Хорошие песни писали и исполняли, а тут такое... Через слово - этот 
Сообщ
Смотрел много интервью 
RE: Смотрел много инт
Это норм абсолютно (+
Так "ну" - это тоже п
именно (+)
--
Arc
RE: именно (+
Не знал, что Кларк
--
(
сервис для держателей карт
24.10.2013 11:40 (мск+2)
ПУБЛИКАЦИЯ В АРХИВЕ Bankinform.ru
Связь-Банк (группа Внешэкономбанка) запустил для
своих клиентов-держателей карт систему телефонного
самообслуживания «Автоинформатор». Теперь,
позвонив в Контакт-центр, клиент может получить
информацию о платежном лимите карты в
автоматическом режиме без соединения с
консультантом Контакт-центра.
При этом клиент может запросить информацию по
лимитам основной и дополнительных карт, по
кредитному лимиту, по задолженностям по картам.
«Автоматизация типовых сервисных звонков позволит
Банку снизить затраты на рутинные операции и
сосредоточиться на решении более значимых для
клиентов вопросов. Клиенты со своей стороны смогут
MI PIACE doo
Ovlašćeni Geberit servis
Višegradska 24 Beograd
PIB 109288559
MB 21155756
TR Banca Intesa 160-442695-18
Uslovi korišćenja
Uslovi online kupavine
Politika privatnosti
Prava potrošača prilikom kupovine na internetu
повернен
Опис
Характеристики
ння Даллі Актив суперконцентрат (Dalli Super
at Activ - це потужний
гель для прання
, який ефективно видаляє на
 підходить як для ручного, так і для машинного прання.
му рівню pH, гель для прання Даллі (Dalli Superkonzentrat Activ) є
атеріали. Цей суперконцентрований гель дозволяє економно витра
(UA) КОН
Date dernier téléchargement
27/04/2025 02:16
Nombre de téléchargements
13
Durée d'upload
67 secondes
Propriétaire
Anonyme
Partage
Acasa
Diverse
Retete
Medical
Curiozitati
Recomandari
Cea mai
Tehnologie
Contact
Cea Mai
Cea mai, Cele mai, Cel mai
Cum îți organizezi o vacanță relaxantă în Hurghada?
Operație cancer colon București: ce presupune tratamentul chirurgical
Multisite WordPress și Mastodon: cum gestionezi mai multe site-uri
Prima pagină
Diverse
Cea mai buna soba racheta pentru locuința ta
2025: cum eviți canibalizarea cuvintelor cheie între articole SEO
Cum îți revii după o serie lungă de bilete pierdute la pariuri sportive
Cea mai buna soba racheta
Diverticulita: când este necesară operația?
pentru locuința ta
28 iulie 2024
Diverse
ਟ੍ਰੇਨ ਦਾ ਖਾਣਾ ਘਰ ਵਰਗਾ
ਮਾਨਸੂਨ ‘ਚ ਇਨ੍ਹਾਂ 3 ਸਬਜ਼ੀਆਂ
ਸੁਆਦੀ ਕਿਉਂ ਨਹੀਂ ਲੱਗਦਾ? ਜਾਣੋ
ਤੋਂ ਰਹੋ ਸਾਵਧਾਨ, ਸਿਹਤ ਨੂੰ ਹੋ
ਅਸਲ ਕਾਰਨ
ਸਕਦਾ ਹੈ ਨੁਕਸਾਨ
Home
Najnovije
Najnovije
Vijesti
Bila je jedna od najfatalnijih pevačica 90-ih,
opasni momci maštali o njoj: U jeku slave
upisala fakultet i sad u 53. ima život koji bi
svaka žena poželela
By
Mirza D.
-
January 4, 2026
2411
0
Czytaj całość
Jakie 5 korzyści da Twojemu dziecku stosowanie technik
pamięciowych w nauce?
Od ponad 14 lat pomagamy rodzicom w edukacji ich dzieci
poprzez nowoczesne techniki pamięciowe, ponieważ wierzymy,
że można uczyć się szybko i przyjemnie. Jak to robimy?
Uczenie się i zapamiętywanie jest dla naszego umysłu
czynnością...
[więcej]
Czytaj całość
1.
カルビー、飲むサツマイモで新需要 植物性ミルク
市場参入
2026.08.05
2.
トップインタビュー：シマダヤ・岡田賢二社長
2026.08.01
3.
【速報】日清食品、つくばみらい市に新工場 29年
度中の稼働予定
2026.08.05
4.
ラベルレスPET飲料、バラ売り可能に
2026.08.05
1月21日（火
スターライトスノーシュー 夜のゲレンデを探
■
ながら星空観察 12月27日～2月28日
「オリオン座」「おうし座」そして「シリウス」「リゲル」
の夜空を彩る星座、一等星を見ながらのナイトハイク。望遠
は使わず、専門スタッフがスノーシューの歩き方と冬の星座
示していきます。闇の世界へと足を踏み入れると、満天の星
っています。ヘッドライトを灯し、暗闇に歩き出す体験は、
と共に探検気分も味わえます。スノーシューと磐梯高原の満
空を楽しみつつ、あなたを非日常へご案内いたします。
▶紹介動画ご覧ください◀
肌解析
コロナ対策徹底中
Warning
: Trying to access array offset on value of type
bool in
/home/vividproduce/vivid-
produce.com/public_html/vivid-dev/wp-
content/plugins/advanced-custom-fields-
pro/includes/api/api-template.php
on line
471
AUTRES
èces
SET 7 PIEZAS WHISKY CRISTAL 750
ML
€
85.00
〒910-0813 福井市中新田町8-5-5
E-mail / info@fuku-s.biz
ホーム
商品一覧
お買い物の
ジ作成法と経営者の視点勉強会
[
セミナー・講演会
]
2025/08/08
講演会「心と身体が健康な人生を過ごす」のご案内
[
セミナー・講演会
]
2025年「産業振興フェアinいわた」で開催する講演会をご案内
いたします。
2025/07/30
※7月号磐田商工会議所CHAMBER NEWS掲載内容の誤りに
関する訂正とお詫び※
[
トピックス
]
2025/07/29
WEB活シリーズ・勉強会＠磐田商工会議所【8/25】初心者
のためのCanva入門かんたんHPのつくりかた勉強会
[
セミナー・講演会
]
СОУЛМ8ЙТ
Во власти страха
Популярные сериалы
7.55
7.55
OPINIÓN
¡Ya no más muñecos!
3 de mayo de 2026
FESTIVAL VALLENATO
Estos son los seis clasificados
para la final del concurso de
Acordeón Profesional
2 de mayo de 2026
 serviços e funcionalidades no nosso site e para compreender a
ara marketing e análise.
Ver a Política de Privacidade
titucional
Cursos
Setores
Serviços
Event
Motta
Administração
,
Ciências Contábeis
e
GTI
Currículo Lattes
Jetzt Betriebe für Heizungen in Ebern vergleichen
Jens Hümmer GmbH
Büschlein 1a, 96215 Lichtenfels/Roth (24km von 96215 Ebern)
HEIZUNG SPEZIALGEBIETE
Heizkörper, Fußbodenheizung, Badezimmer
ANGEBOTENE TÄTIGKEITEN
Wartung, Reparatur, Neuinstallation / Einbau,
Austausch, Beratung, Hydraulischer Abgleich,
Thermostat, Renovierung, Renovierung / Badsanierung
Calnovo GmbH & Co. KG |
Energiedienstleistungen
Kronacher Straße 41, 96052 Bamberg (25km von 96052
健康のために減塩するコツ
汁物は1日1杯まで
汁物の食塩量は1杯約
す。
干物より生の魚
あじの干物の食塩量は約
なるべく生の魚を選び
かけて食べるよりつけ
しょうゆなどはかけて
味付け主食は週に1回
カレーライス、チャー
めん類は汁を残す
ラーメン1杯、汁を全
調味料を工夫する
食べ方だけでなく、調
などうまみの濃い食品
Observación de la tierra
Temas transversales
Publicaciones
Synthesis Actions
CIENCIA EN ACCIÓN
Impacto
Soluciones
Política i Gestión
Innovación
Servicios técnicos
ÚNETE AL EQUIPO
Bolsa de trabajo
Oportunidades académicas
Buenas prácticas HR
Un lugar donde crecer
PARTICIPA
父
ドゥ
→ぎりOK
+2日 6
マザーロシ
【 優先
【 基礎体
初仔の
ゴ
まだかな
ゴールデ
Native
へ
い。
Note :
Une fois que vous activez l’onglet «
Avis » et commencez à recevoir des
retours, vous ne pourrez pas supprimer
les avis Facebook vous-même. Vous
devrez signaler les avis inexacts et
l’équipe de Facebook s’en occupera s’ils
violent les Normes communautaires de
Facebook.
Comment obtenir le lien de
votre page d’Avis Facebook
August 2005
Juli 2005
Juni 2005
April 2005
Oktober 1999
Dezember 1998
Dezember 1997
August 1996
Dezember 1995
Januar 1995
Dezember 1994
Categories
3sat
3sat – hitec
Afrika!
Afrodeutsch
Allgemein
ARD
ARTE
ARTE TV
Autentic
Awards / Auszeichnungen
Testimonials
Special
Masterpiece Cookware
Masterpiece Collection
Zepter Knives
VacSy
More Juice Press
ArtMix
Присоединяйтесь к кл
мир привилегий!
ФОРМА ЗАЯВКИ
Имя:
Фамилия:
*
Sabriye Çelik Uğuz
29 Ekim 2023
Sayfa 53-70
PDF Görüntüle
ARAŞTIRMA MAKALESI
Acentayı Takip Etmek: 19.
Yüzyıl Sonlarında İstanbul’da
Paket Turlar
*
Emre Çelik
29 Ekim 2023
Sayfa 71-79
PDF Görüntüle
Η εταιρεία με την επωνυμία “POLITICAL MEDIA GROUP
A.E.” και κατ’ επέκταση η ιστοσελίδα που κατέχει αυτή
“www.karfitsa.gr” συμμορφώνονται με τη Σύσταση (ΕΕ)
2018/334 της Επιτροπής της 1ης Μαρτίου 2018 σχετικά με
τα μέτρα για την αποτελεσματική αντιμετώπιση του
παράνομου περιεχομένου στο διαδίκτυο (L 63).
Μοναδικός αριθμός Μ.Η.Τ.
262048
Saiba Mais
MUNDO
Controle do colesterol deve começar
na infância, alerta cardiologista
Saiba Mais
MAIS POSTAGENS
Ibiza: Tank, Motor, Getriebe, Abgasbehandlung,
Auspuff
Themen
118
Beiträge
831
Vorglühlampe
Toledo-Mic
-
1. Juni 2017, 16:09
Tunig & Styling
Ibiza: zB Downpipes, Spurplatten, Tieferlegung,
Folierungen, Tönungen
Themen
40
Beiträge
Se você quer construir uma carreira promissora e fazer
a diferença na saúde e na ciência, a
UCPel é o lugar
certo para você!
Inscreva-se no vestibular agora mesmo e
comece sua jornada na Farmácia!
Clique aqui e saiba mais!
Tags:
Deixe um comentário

·····

#### TASK DIRECTIONS
Count the lines in the records above that contain the word "vous", and give only that number.

#### WRITTEN RESPONSE
3